Medicine is important in correcting imbalances, relieving pain, assisting the mind-body to fight disease, and helping someone to get onto a new path. Yet it has a secondary role to play in maintaining health. How you live your life is ultimately far more important.

None of this will come as a surprise. The importance of lifestyle and mental attitude in reducing physical and mental stress and allowing us to stay healthy is now widely recognised, and a lot of recent health education looks pretty similar to the sorts of things that the Chinese tradition has been saying for 2000 years or more. However, that tradition can illuminate them in a different and powerful way.

In order to explain how diet fits into Chinese Medicine, it will be helpful to say a few words about Chinese Medicine in general.




In the most general terms, any form of life depends on substance and activity.  Substance is Yin and activity is Yang.  Substance or Yin is the stuff our bodies are made of: bones, muscles, internal organs, blood vessels, nerves, fluid etc. Activity or Yang refers to movement or transformation, including the transformation required to repair and build body tissue.

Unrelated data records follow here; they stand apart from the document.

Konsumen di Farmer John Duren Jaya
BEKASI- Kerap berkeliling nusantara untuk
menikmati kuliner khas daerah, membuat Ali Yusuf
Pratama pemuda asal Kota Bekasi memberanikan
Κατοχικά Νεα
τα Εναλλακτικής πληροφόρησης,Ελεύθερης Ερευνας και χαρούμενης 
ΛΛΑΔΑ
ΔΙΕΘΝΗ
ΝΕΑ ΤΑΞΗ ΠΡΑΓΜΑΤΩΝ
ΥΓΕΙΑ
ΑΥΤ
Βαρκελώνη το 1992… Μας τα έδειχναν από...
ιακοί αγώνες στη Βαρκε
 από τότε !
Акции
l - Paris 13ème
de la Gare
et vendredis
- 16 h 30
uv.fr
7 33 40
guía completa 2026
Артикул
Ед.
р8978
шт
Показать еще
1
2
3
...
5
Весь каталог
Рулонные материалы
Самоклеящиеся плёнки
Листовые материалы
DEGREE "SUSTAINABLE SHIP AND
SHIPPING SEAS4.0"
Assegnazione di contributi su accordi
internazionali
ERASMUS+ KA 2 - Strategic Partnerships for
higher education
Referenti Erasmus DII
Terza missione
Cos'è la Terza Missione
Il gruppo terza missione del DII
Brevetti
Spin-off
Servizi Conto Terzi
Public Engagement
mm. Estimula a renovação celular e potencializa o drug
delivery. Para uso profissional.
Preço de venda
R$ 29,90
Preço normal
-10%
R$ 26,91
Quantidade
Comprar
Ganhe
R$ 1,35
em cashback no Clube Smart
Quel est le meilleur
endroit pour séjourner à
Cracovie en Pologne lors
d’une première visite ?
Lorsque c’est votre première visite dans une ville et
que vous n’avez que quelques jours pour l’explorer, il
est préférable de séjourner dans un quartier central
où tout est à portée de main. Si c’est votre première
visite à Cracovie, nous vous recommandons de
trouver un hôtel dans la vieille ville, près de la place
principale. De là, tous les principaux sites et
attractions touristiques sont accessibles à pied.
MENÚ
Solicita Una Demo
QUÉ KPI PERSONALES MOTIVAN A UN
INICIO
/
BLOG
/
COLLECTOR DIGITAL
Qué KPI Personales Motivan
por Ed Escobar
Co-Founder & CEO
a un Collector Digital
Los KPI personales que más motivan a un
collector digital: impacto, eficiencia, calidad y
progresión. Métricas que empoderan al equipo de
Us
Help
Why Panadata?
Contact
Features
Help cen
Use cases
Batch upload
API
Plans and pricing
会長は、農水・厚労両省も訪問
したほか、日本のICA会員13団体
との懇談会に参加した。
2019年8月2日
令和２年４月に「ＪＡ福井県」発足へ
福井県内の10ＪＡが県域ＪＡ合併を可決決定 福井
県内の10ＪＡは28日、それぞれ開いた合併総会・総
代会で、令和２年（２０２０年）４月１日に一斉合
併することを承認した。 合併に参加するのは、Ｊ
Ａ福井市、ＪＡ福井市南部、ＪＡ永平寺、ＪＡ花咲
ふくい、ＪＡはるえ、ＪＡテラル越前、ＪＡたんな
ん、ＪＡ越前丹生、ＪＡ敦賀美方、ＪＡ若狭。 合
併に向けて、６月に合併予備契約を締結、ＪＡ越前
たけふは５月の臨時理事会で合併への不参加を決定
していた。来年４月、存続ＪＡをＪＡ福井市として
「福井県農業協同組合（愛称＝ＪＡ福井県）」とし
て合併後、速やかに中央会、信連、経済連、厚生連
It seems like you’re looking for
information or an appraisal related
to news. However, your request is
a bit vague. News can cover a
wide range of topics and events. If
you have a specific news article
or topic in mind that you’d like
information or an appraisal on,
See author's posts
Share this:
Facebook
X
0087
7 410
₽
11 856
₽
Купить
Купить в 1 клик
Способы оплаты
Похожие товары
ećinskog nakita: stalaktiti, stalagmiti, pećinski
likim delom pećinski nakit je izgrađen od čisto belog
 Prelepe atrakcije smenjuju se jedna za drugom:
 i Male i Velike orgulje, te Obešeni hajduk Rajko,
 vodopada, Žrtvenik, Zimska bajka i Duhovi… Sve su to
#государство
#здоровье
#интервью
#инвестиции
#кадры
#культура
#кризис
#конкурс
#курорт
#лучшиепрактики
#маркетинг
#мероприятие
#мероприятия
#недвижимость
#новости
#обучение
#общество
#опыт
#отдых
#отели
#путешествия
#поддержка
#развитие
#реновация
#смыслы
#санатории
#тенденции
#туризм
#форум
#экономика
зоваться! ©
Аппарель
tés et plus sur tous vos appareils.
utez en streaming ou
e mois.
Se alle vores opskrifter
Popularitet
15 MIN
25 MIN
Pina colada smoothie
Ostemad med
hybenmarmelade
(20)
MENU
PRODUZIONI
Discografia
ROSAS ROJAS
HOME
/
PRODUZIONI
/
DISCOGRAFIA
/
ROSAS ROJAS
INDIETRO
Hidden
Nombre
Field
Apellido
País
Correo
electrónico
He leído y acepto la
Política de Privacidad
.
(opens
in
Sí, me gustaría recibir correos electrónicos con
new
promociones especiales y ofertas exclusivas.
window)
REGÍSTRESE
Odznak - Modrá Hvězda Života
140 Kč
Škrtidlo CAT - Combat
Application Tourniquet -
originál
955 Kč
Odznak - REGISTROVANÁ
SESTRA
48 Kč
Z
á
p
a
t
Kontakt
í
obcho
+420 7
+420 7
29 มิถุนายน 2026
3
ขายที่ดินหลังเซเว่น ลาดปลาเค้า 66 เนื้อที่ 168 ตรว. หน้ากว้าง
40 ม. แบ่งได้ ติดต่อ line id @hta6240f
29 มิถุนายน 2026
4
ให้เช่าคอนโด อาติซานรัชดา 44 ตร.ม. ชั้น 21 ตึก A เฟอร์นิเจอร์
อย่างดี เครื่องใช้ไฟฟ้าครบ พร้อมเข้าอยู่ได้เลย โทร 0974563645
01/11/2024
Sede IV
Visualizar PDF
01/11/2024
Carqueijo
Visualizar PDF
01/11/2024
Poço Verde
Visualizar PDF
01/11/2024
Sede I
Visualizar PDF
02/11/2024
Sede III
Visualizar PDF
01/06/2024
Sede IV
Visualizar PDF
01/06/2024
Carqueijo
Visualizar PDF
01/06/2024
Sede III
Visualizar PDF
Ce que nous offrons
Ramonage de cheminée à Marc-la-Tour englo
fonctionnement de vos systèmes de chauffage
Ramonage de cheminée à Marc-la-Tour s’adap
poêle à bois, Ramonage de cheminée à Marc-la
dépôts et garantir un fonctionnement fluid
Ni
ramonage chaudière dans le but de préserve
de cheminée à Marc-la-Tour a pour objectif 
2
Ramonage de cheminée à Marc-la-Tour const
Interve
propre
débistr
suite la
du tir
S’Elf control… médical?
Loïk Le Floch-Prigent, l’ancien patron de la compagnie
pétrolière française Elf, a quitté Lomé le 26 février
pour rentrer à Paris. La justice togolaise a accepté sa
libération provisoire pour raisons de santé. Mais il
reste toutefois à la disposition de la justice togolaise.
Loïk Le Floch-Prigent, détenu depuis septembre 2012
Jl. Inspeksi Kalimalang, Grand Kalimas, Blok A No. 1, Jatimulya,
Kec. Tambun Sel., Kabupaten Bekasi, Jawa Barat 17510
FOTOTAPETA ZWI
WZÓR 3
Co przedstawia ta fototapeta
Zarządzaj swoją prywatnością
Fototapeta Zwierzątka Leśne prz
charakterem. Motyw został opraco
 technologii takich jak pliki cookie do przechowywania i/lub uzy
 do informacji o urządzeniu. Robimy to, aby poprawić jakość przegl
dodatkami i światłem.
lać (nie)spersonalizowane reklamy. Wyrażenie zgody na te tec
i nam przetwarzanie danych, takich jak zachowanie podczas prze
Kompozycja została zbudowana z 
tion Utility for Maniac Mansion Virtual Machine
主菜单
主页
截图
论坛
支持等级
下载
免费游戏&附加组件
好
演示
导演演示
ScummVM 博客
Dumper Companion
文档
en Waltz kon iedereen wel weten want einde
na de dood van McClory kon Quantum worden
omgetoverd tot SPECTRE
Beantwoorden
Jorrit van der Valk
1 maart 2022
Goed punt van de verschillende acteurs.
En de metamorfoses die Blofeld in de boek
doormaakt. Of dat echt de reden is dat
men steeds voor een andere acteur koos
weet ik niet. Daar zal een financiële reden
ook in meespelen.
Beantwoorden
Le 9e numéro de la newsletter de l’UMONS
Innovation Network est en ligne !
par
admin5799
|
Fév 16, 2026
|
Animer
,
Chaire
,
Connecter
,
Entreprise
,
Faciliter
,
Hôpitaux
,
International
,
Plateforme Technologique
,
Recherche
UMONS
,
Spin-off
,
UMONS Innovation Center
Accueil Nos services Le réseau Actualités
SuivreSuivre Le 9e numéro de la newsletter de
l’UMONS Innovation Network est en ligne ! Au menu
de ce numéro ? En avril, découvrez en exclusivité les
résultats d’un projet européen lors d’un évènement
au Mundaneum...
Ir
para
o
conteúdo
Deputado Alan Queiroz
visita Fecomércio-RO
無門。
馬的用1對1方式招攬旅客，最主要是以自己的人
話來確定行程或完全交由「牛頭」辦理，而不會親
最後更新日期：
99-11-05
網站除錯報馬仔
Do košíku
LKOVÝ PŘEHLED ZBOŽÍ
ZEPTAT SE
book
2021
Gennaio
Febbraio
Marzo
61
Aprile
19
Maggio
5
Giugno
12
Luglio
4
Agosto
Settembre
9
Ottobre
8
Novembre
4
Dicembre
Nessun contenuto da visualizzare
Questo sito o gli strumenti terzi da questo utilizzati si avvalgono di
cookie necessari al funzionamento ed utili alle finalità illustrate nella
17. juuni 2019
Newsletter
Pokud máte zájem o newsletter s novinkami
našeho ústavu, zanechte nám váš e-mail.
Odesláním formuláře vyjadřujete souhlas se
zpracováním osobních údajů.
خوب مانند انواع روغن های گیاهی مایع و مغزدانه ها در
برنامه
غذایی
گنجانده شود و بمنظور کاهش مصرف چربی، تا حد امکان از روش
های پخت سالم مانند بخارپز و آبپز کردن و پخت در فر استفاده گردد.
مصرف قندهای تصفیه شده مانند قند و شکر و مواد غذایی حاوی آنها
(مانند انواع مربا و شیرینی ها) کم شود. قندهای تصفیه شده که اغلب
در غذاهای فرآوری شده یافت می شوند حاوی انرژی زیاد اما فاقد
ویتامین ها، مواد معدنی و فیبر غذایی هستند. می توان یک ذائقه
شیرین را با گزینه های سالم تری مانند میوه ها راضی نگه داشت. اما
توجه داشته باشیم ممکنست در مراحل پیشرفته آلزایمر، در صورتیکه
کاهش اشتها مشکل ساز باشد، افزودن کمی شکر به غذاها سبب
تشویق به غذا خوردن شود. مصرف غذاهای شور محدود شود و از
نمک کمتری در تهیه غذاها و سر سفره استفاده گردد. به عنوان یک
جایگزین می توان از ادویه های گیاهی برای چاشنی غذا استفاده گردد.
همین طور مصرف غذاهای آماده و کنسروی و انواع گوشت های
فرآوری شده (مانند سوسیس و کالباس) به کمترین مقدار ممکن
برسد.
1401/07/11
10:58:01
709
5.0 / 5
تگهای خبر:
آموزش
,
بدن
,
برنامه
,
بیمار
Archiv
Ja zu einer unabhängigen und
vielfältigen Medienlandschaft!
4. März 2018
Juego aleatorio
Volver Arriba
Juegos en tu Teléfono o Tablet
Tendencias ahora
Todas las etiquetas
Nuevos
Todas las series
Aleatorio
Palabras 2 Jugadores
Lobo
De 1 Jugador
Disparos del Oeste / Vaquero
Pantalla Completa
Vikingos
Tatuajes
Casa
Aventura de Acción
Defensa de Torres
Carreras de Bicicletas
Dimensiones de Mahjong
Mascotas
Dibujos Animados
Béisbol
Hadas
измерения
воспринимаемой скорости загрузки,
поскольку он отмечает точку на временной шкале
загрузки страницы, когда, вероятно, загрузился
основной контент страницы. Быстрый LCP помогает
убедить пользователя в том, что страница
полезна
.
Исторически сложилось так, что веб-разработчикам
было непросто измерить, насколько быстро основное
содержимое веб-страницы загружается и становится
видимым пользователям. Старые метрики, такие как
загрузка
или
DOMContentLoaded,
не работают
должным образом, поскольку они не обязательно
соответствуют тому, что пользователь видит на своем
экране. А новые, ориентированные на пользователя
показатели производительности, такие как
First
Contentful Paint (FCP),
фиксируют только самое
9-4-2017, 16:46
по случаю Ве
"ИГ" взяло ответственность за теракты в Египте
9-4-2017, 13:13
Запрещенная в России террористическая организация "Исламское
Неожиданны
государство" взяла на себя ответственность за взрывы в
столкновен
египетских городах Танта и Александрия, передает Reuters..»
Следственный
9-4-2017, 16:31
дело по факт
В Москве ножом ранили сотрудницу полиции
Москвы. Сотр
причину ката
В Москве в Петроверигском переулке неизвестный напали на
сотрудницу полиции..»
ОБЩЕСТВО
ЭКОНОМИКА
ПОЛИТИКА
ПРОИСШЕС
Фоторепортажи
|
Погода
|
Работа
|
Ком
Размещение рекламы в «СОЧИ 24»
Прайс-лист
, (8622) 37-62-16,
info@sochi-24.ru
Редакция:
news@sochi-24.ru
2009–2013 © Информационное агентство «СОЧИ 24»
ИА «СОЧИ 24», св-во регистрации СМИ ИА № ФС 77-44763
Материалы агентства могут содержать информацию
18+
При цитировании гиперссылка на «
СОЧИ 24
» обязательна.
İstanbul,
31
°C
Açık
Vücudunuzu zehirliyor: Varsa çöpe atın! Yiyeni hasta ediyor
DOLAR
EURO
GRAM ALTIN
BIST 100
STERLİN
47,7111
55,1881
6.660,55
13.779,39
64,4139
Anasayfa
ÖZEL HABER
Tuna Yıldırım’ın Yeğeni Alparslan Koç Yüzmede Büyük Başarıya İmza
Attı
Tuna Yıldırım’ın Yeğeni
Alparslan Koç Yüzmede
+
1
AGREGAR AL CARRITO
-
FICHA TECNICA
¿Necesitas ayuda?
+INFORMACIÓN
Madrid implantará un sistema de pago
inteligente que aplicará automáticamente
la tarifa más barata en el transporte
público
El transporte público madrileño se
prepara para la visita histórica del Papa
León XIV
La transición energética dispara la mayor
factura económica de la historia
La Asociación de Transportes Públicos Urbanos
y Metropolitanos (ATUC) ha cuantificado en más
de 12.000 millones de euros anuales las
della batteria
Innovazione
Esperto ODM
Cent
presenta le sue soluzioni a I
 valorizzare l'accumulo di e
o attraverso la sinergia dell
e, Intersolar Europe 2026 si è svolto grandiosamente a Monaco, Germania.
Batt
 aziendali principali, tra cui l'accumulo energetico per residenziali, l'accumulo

The relationship between Yin and Yang is similar to that between the wax and the flame of a candle. The wax is the Yin aspect (the substance), the flame is the Yang (activity and heat). These two aspects depend on each other. You need wax to provide fuel for the flame, just as you need the substance of the body to provide energy for any sort of activity. Hence the wax/substance is consumed by the flame/activity. At the same time you need the flame/activity in order to create the changes needed to make and repair body tissue. Yin and Yang cannot exist without each other.
This comparison is not complete because a candle has a fixed amount of substance so that once the wax is consumed the candle dies. A human being takes in food and drink and air on a daily basis in order to keep the flame alive.  Still, human beings also have a limited life span: their substance gets worn down with age and the flame eventually goes out.

The way to maintain health and to live a long life (the ancient Chinese reckoned that 100 years was to be expected  if you lived in the right way) is to ensure that the balance between these two aspects is not upset. In order to maintain the Yin substance you need to get proper nourishment from food, with  sufficient rest and relaxation to help to replenish that substance.  In order to maintain the Yang you need a diet that is not too cloying and sufficient exercise to ensure that the dynamic aspect of your energy remains strong. If the Yin (nourishment) is too great relative to the Yang, the organism gets clogged up, the metabolism slows down: the flame is dampened. If the Yang is too strong relative to the Yin then the substance of the organism is depleted too quickly: the flame burns too fast. Either way the energy (Qi) is depleted and health begins to be damaged.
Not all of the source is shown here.